The incident touched off controversy and protests around the nation, and sparked rallies and conversation on college campuses and among athletic teams. Those protests and conversations have been reignited after the shooting of Jacob Blake by police in Kenosha, Wisconsin, on Aug. 23.
Football players and other athletes at Clemson and South Carolina have spoken out and organized rallies in order to raise awareness. Obviously, cadet-athletes at The Citadel are not immune to those same feelings and desire for reform.
Issues of social justice have been the subject of Zoom calls and of social media posts for players and coaches. Over the summer, The Citadel brought in Black football alumni such as Lamar Sales and Travis Stephens to speak with the players about what they were feeling and dealing with.
"Getting to hear their perspective was important," Rainey said. "They are older and they went through the same challenges that still go on every day here. You hear about those guys, you see their jerseys hanging up in Seignious Hall, and then you get to talk to them and hear from them. They gave us a lot of wisdom, and it was a pretty cool experience."

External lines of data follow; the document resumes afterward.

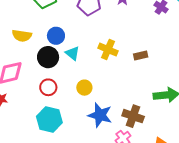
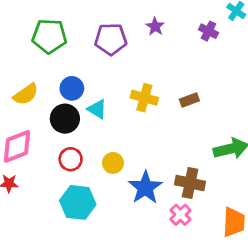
yellow semicircle: (22, 36) -> (26, 94), turned -36
yellow circle: (84, 88) -> (113, 163), moved
blue star: (100, 115) -> (145, 188), turned 30

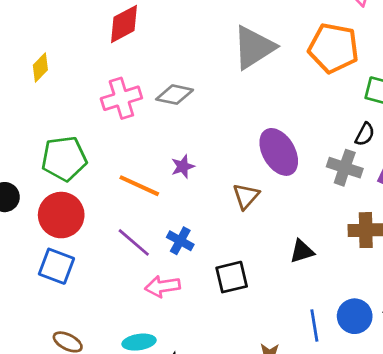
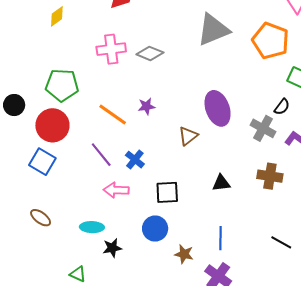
blue circle: (355, 316) -> (155, 229), moved

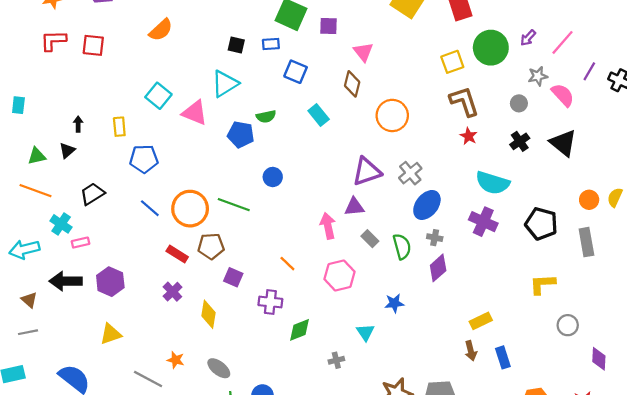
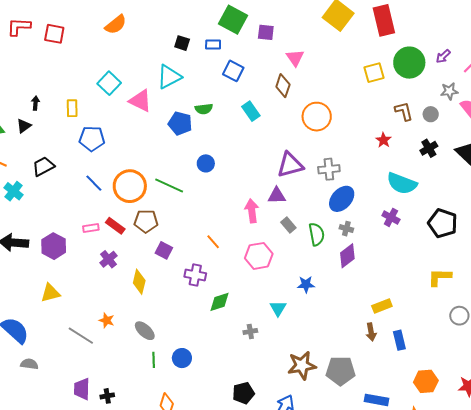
brown L-shape: (464, 101) -> (404, 111), moved, size x0.7
gray cross: (410, 173) -> (329, 169), turned 30
purple cross: (483, 222) -> (391, 217), size x0.7
pink rectangle: (80, 243) -> (91, 228), moved

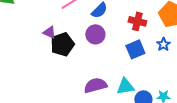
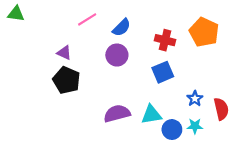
black pentagon: (62, 44) -> (66, 80), moved, turned -30
blue star: (163, 44) -> (195, 99), moved

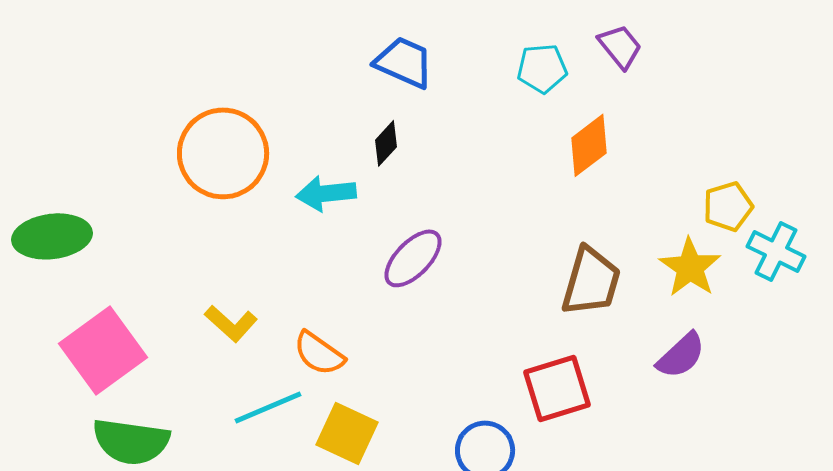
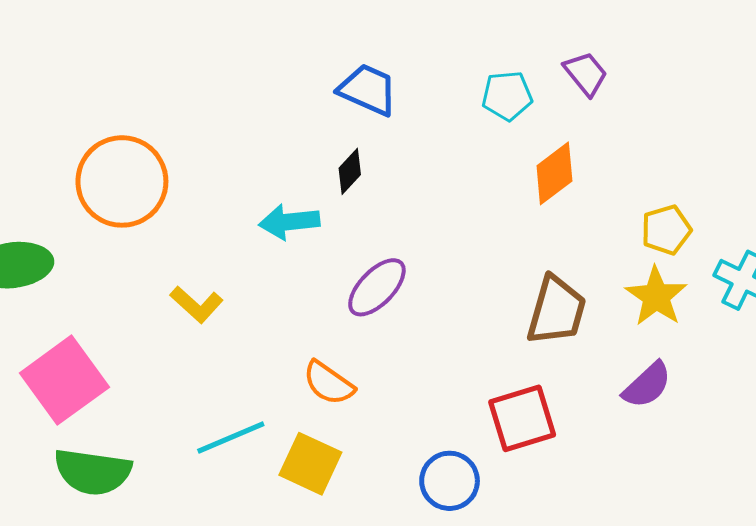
orange circle: (223, 153) -> (122, 181), moved
yellow pentagon: (728, 206) -> (666, 230), moved
yellow L-shape: (231, 323) -> (197, 304), moved
orange semicircle: (319, 353) -> (329, 383), moved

Eubanks said the team met with Thompson just last week to talk again about those issues.
"We're a team and we're all brothers in my eyes," Eubanks said. "I think everyone looks at it that way."
“If not now... when??????!!!!” https://t.co/S3aJk6OO0a— Clay Harris (@clayharris02) August 27, 2020
But for some of Eubanks' teammates, the conversations have been eye-opening.
"I've learned a lot in those meetings," Rainey said. "As a White American, I don't understand what our African-American teammates go through. I love each and everyone of my teammates, and I try never to be neglectful. But just talking and being in these conversations, it definitely opened my eyes to some things."
They won't get to play for a SoCon championship this fall. They will only get to play one home game at Johnson Hagood Stadium. And they won't have quite the team they could have had for the 2020 season.
But for Rainey and Eubanks and most of their teammates, they will get to play football. And that means a lot.
"Last year, we were so close and we let some get away," Rainey said of the 2019 season, when the Bulldogs were 6-6 overall, 4-4 in the SoCon and in the hunt for the league title until the final week. "I felt like we were right there, so I really wanted to get back out there this fall. When all the stuff started happening in the spring, I thought there was no way it could affect our season. But now the season is here, and I'm ready to play football."
The Bulldogs might get to play again in the spring. But they might not.
"For the seniors, it's our last year and we don't want to look back and say, 'Dang, our senior season went out like that?' Eubanks said. "I know I'm eager to get on the field. Things got canceled, some teammates didn't show up. I think it just showed us we had to push through and find a way."